If this week’s North American Financial Information Summit—being held this Tuesday, May 22 at the Marriott Marquis in New York—had a theme, it would be “change.” We live in a new economic reality fundamentally different from years gone by; the markets, and the way that firms interact with them, are changing; regulation is ever-evolving; and the nature of data itself is also changing.
This change is twofold: on one hand, as the most liquid markets become commoditized, their data—though still important—holds less inherent value than it used to. It is readily—and in many cases, freely—available, and these markets are already highly transparent, while data on over-the-counter and illiquid asset classes is becoming ever-more highly prized as traders seek the same levels of transparency as in the equity markets (for more on this topic, see this week’s Open Platform).
On the other hand, the fundamental nature of “data” is changing. Though ratings have come under fire in recent years, investors are again turning to these kinds of datasets—or at least, versions that apply different methodologies to provide more predictive results that offer a truer economic value of an asset, such as the recommendations derived from analysis of the footnotes to financial statements by equity research provider New Constructs (see story, this issue). Basically, what we think of as proprietary analytics and indicators—some of which have more in common with accounting and valuation practices than bid and offer prices—are in many cases becoming the new market data for the modern age.
For example, one of the most important factors when trading OTC assets is not which venue has the best price, but which has the most liquidity that will allow you to actually trade at that price. Hence, liquidity information is becoming an increasingly important dataset alongside price data itself. Last week, banking software vendor Fundtech released its Global Liquidity & Risk Management solution, while Gain Capital rolled out StreamBase Systems’ LiveView real-time analytics tool for liquidity optimization, and New York-based trading systems developer Broadway Technology will next month release liquidity aggregation solutions for interest-rate swap markets.
However, as the data that a trader must be aware of increases in volume, complexity and granularity—in part as a result of regulatory changes to increase transparency and increase reporting requirements—they also need new ways to slice through the noise to find the valuable nuggets of information lurking within, such as 9W Search’s financial search engine, or by applying data visualization and charting to new data displays, as CQG is doing with its Portfolio Monitors and spreadsheet displays.

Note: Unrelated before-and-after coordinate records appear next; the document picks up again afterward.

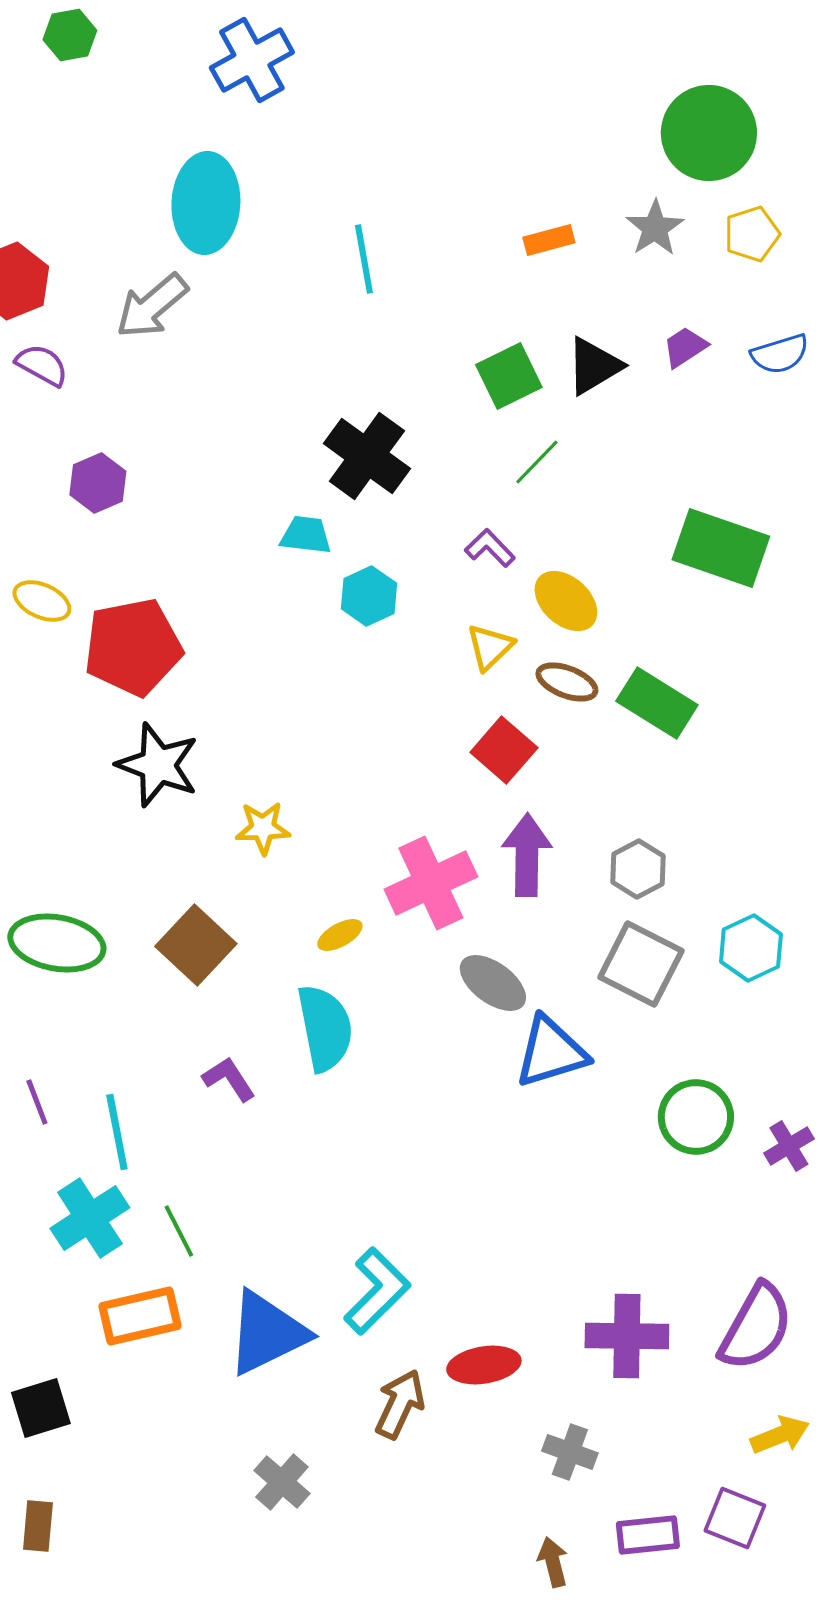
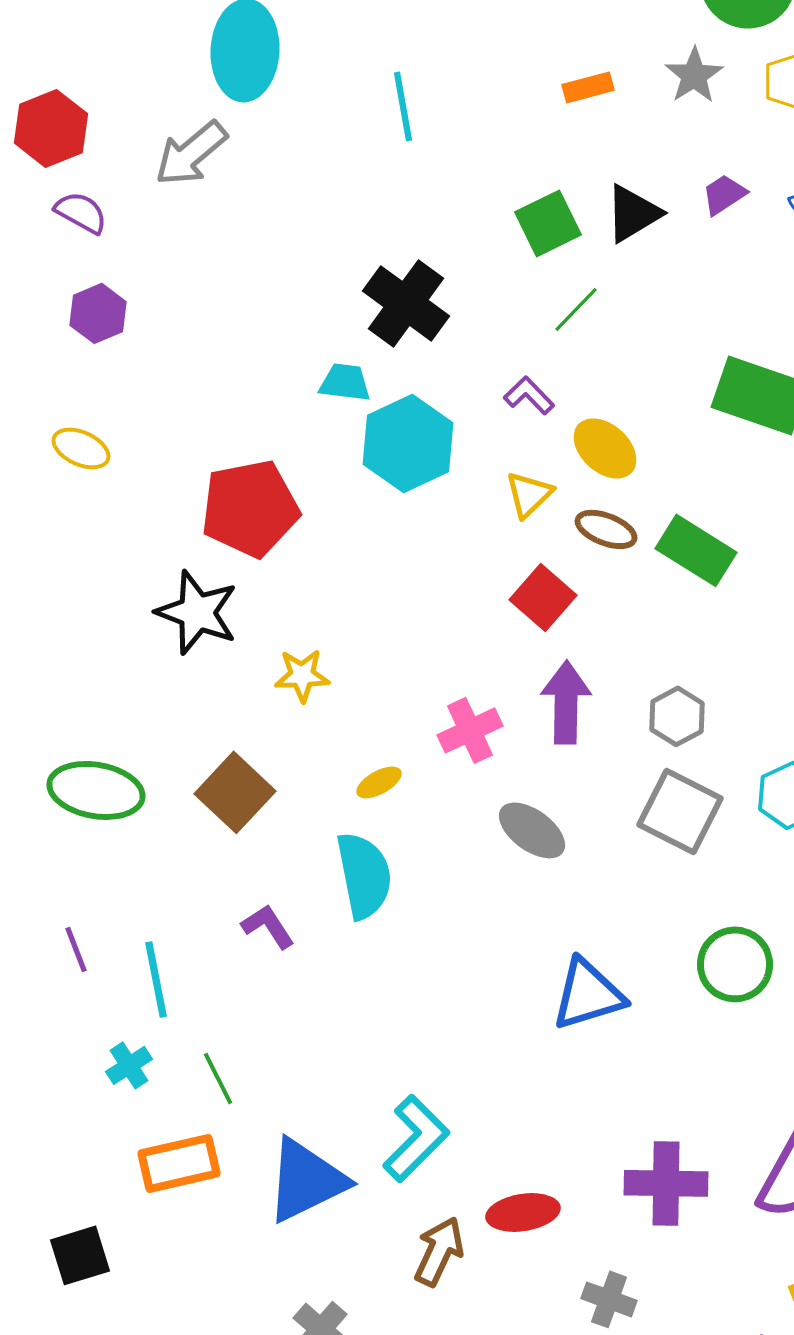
purple hexagon: (98, 483) -> (98, 313), moved
cyan hexagon: (369, 596) -> (408, 443), size x1.6
red pentagon: (133, 647) -> (250, 508), moved
pink cross: (431, 883) -> (470, 730), size x0.7
blue triangle: (551, 1052) -> (588, 994), moved
cyan cross: (90, 1218) -> (129, 1065), size x0.6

And with this increase in volume, the industry will need to find new ways to not just analyze increasing volumes of data, but to also move it around without disruption. So it was surprising to learn that exchanges and the Options Price Reporting Authority are phasing out the bandwidth-reducing FIX-FAST Protocol, which compresses data for transmission, and was a godsend to options exchanges and trading firms struggling to distribute and consume rising options data volumes. Those close to the exchanges say that as bandwidth has become more plentiful, FAST’s compression algorithms are simply no longer needed, and exchanges are moving towards lower-latency binary protocols instead, such as Nasdaq OMX’s ITCH protocol, though others say the sudden concerted moves may have more to do with an ongoing lawsuit brought by a company called IXO/Realtime Data against many exchanges and vendors, alleging that their data dissemination protocols infringe its patents on data compression (IMD, Aug. 17, 2009).
Whatever the reason, the amount and frequency of data available to the market is unlikely to decline, so finding an alternative standard—or different alternatives for each marketplace—will be another example of change that the data industry will have to deal with.